Hunter Biden was due to be sentenced on December 12 in Delaware for the firearm case and four days later in California for the tax case.
He faced a maximum imprisonment of 25 years in the gun proceedings, prosecutors said upon indicting him. The tax charges carried a maximum of 17 years in prison. However both actual sentencings were considered likely to be less severe.
On Sunday evening, Biden said the legal attacks were part of “an effort to break Hunter”, adding that he had reached his decision to pardon his son over the weekend.
“For my entire career I have followed a simple principle: just tell the American people the truth.
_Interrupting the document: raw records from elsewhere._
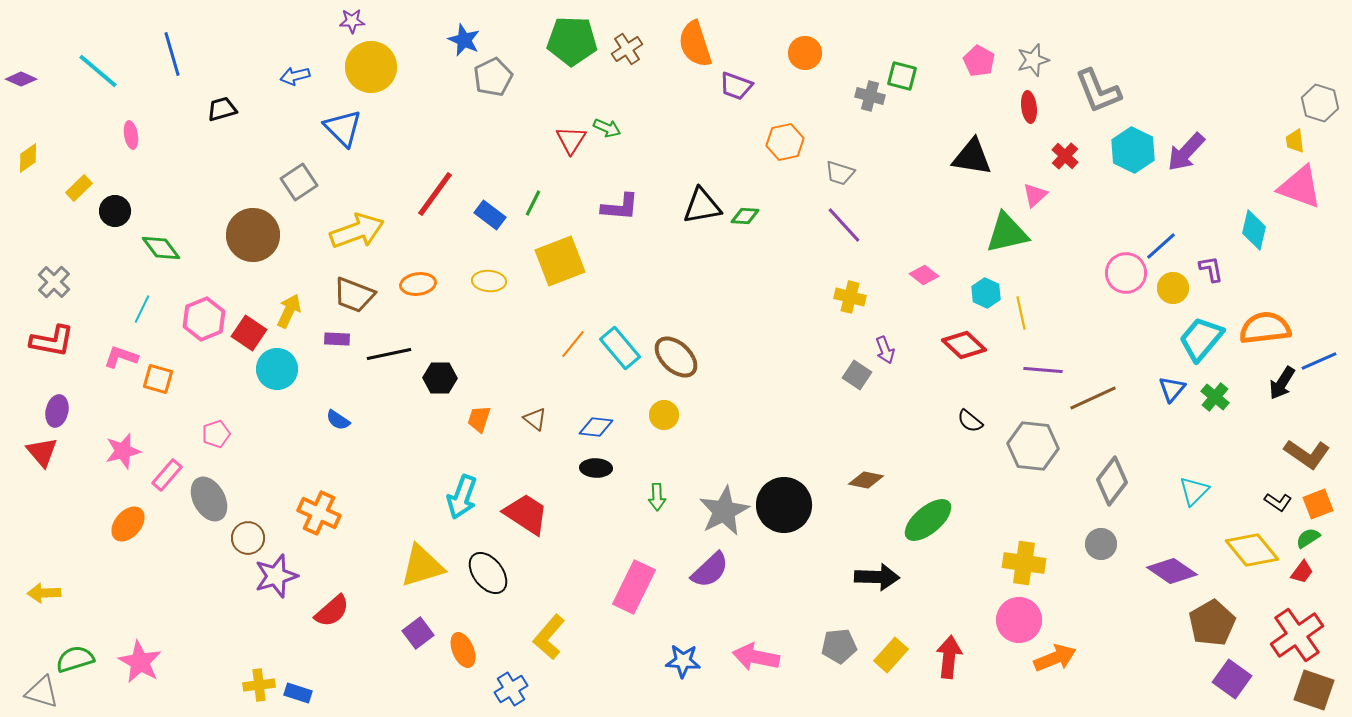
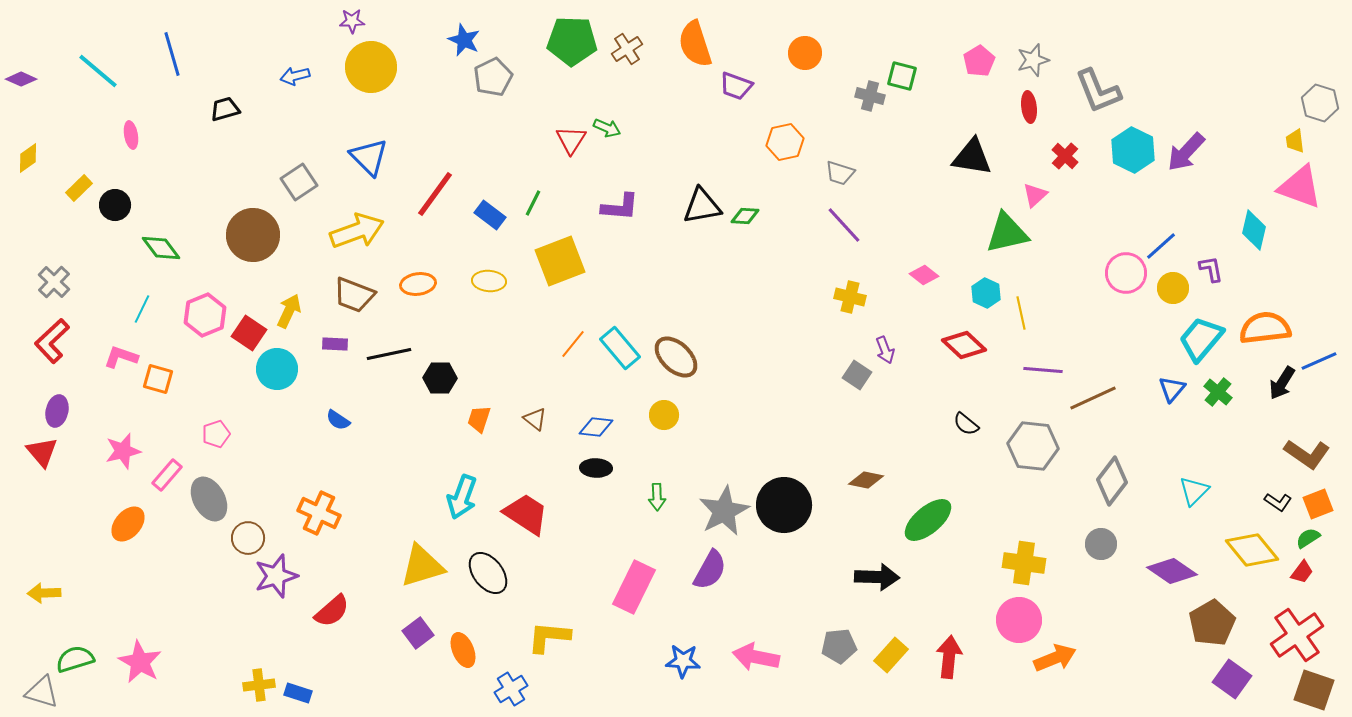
pink pentagon at (979, 61): rotated 12 degrees clockwise
black trapezoid at (222, 109): moved 3 px right
blue triangle at (343, 128): moved 26 px right, 29 px down
black circle at (115, 211): moved 6 px up
pink hexagon at (204, 319): moved 1 px right, 4 px up
purple rectangle at (337, 339): moved 2 px left, 5 px down
red L-shape at (52, 341): rotated 126 degrees clockwise
green cross at (1215, 397): moved 3 px right, 5 px up
black semicircle at (970, 421): moved 4 px left, 3 px down
purple semicircle at (710, 570): rotated 18 degrees counterclockwise
yellow L-shape at (549, 637): rotated 54 degrees clockwise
They’ll be fair-minded,” Biden wrote.
“Here’s the truth: I believe in the justice system, but as I have wrestled with this, I also believe raw politics has infected this process and it led to a miscarriage of justice”.
Steven Cheung, Donald Trump’s communications director, suggested that Biden’s move supported Trump’s claims of a politically motivated justice system. “The failed witch hunts against President Trump have proven that the Democrat-controlled DOJ and other radical prosecutors are guilty of weaponising the justice system,” Cheung said.
Republican congressman James Comer, chair of the House Oversight Committee, said Biden had lied when he claimed he would not pardon his son, referring to the family as the “Biden Crime Family”.
In a statement, Hunter Biden said he had “admitted and taken responsibility” for “mistakes during the darkest days of my addiction — mistakes that have been exploited to publicly humiliate and shame me and my family for political sport”.
The president’s son vowed to “never take the clemency I have been given today for granted” and pledged to devote his life to “helping those who are still sick and suffering”.
The pardon applies to all offences committed by the president’s son between January 1 2014 and December 1 2024.
Both cases have been overseen by David Weiss, a special counsel appointed by US attorney-general Merrick Garland, due to the “extraordinary circumstances” of the proceedings.
Garland also installed special counsels to handle probes targeting Joe Biden’s handling of classified documents and Trump’s alleged meddling in the 2020 general election and retention of classified material. Joe Biden ultimately was not charged while the DoJ is seeking to dismiss Trump’s indictments based on internal policy barring prosecution of a sitting president.